Boyd also does a podcast in which he preaches, has been coaching pastors and business leaders and offers spiritual retreats.
Some members of New Life church, an independent, nondenominational and charismatic megachurch headquartered in northern Colorado Springs, have supported Boyd’s statements about his lack of knowledge in the sexual misconduct scandal and protested his forced resignation last summer at the main campus.
Today, Boyd’s Facebook page has more than 8,100 followers, some of whom say they are excited and can’t wait to attend his new endeavor.
Not all are happy about the development though.
The Rev.
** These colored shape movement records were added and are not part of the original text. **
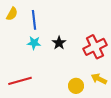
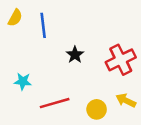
cyan star: (34, 43) -> (23, 81), moved
red line: (20, 81) -> (55, 103), moved

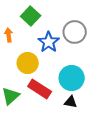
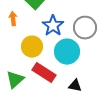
gray circle: (75, 32) -> (85, 28), moved
cyan circle: (72, 78) -> (67, 52), moved

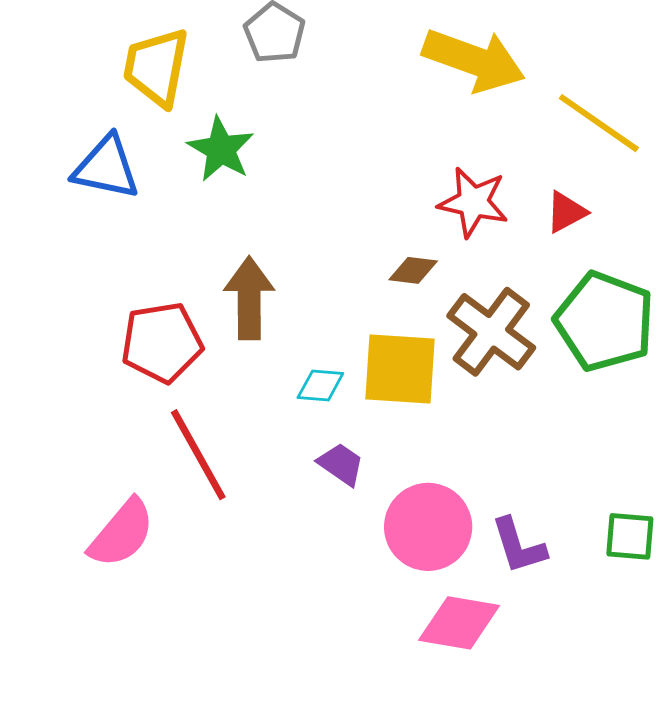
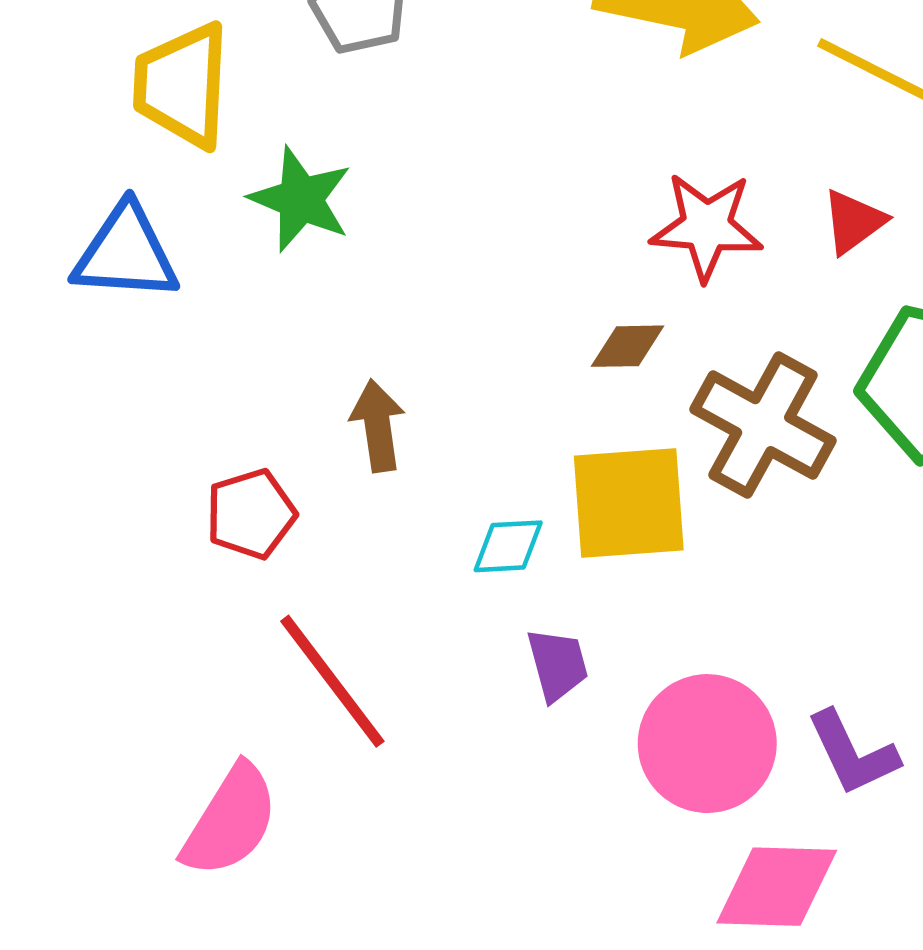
brown arrow: (249, 298) -> (378, 426), size x0.7
red pentagon: (162, 342) -> (251, 514), size x0.7
purple trapezoid: (341, 464) -> (557, 665), turned 48

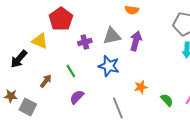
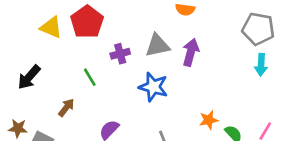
yellow triangle: (40, 41) -> (51, 27), moved
green line: (71, 71) -> (90, 77), moved
orange star: (141, 87) -> (209, 120), moved

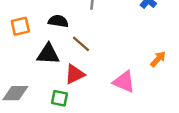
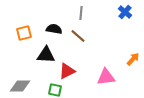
brown line: (81, 44) -> (78, 36), moved
pink triangle: (124, 82) -> (106, 77), turned -30

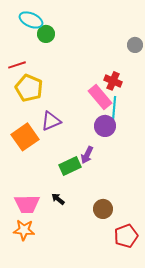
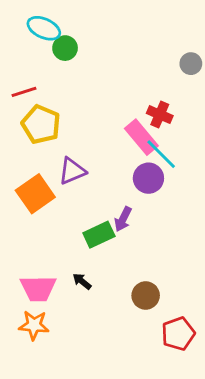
cyan line: (114, 109) -> (161, 154), turned -50

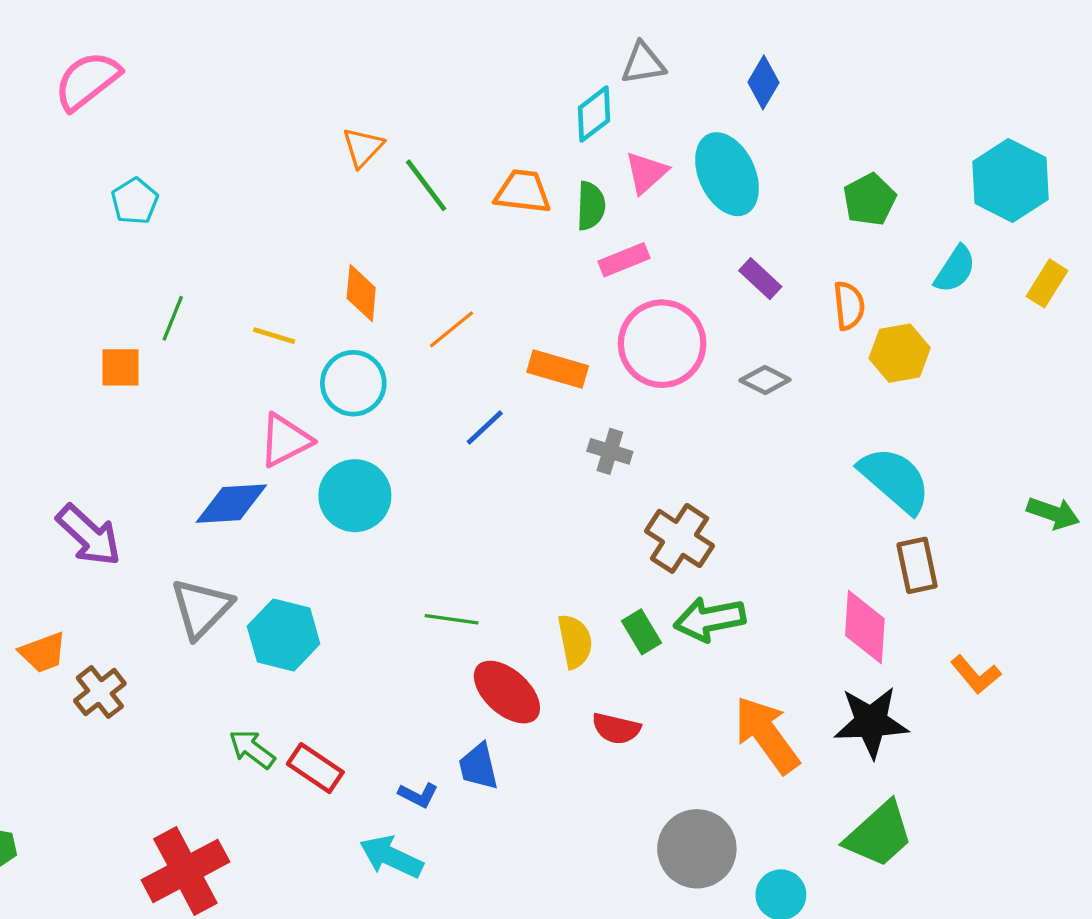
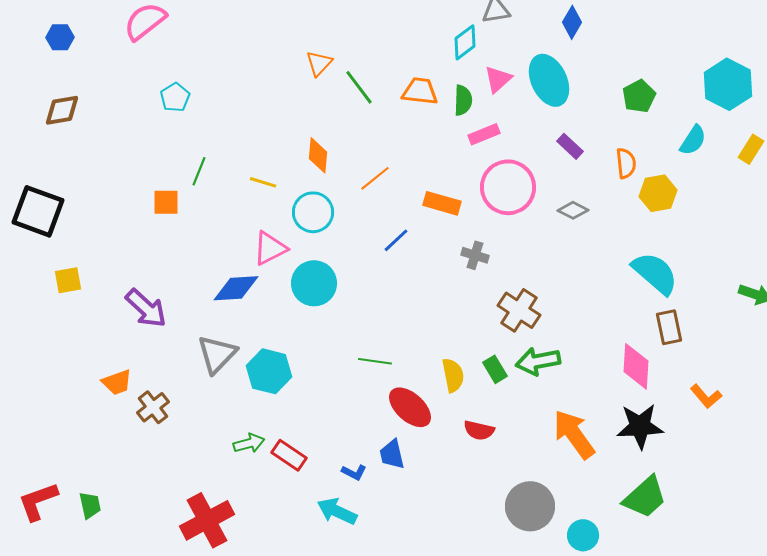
green arrow: (252, 749) -> (249, 443), turned 128

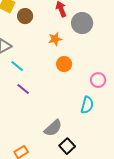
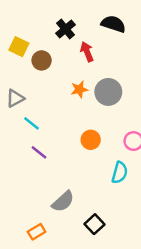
gray circle: (82, 23) -> (108, 92), moved
orange circle: (64, 64) -> (91, 140), moved
gray semicircle: (53, 128) -> (63, 201), moved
Kelly Williams, pastor of Vanguard Church in Colorado Springs, a Southern Baptist Convention affiliate, said he agreed with the New Life elders’ decision last year to ask Boyd to vacate his role as senior pastor.
“God may be in what Pastor Brady Boyd is doing but not how he is going about it, and he knows that,” Williams said. “He has yet to show any sense of remorse or repentance for the role he played in Gateway, New Life and the abuse of a minor.”
Williams believes Boyd should reconcile with the elder board at New Life and obtain their blessing before “launching any form of ministry in the shadow of the church he led. Until he does so, it appears to me he is repeating a cycle he once condemned as unbiblical.”
Formerly Boot Barn Hall, the Phil Long Music Hall is located less than 4 miles from New Life Church’s main building. The music hall was rebranded in 2024 and regularly hosts local events, corporate meetings, private parties and a varied concert lineup that incoming months ranges from a musical tribute to Led Zepplin to a Sploinky Rave party and a neon dance show.
Ted Haggard, the founder and former senior pastor of New Life Church whom Boyd replaced in 2007, also started a new church, Saint James Church, in Colorado Springs in 2010, after he was forced out in 2006 in a wake of accusations of sexual misconduct and drug usage.
“I believe what Pastor Brady Boyd is doing is not unsimilar to what Pastor Ted Haggard did, and just as Ted’s post-New Life actions cost him, sadly, so will there be a personal cost for Brady,” said Williams.
Among the books he’s authored is “The Mystery of 23: God Speaks,” in which Williams relates his interactions with Haggard and prophetic visions he had that religious leaders did not heed but would later prove to be true.